President Trump’s e-haters just won a major skirmish in the battle against his tough-talking tweets.
Federal district court Judge Naomi Reice Buchwald, a Bill Clinton appointee, ruled on Wednesday that Trump is no longer allowed to block people from viewing his Twitter feed.
As we reported in July 2017, a free-speech group sued President Donald Trump for blocking Twitter users from his @realDonaldTrump account, arguing the practice violates the First Amendment of the U.S. Constitution.
The lawsuit alleged that because Trump frequently turns to Twitter to make policy statements, his account qualifies as a public forum from which the government cannot exclude people on the basis of their views. Twitter users are unable to see or respond to tweets from accounts that block them, although there is nothing preventing Trump from simply muting any accounts that bother him without the knowledge of the counterparty.
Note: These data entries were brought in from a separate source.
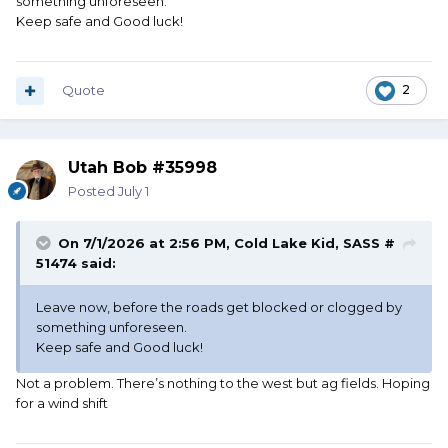
something unforeseen.
Keep safe and Good luck!
Quote
2
Utah Bob #35998
Posted
July 1
On 7/1/2026 at 2:56 PM,
Cold Lake Kid, SASS #
51474
said:
Leave now, before the roads get blocked or clogged by
something unforeseen.
Keep safe and Good luck!
Not a problem. There’s nothing to the west but ag fields. Hoping
for a wind shift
“President Trump’s Twitter account has become an important source of news and information about the government, and an important forum for speech by, to, or about the president,” Jameel Jaffer, an executive director at the Knight Institute said in a statement. “The First Amendment applies to this digital forum in the same way it applies to town halls and open school board meetings. The White House acts unlawfully when it excludes people from this forum simply because they’ve disagreed with the president.”
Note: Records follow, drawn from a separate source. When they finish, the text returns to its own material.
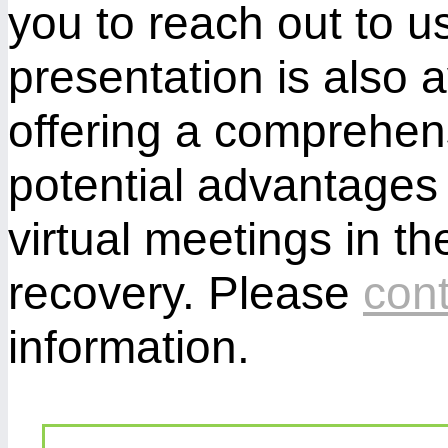
you to reach out to us
presentation is also 
offering a comprehen
potential advantages 
virtual meetings in th
recovery. Please
cont
information.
The lawsuit was brought by the Knight First Amendment Institute, a non-profit organization affiliated with Columbia University, and joined by seven individual Twitter users, and claimed that Trump blocked a number of accounts whose owners replied to his tweets with comments that criticized, mocked or disagreed with the president. The lawsuit, filed in Southern District of NY, pled that Trump’s blocking of the accounts amounted to an unconstitutional effort to suppress dissent.
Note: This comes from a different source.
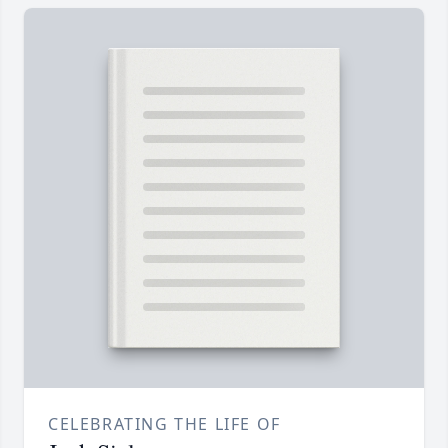
CELEBRATING THE LIFE OF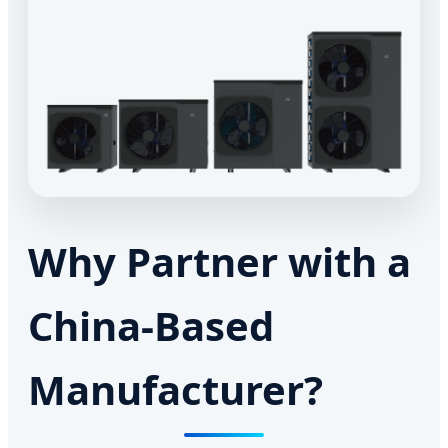
Why Partner with a
China-Based
Manufacturer?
Fast forward to today when a judge ruled that Trump, indeed, not allowed to block users. It is unclear if Twitter will no force compliance and remove all of Trump’s blocks, and whether the president is still allowed to mute users he finds objectionable.
Full order below:
MEMORANDUM AND ORDER: granting in part and denying in part 34 Motion for Summary Judgment; granting in part and denying in part 42 Motion for Summary Judgment. We conclude that we have jurisdiction to entertain this dispute. Plaintiffs have established legal injuries that are traceable to the conduct of the President and Daniel Scavino and, despite defendants’ suggestions to the contrary, their injuries are redressable by a favorable judicial declaration. Plaintiffs lack standing, however, to sue Sarah Huckabee Sanders, who is dismissed as a defendant. Hope Hicks is also dismissed as a defendant, in light of her resignation as White House Communications Director. Turning to the merits of plaintiffs’ First Amendment claim, we hold that the speech in which they seek to engage is protected by the First Amendment and that the President and Scavino exert governmental control over certain aspects of the @realDonaldTrump account, including the interactive space of the tweets sent from the account. That interactive space is susceptible to analysis under the Supreme Court’s forum doctrines, and is properly characterized as a designated public forum. The viewpoint-based exclusion of the individual plaintiffs from that designated public forum is proscribed by the First Amendment and cannot be justified by the President’s personal First Amendment interests. In sum, defendants’ motion for summary judgment is granted in part and denied in part, and plaintiffs’ cross-motion for summary judgment is granted in part and denied in part. The Clerk of the Court is directed to terminate the motions pending at docket entries 34 and 42. SO ORDERED. (Signed by Judge Naomi Reice Buchwald on 5/23/2018) (ama) (Entered: 05/23/2018)
Trump’s reaction should be interesting.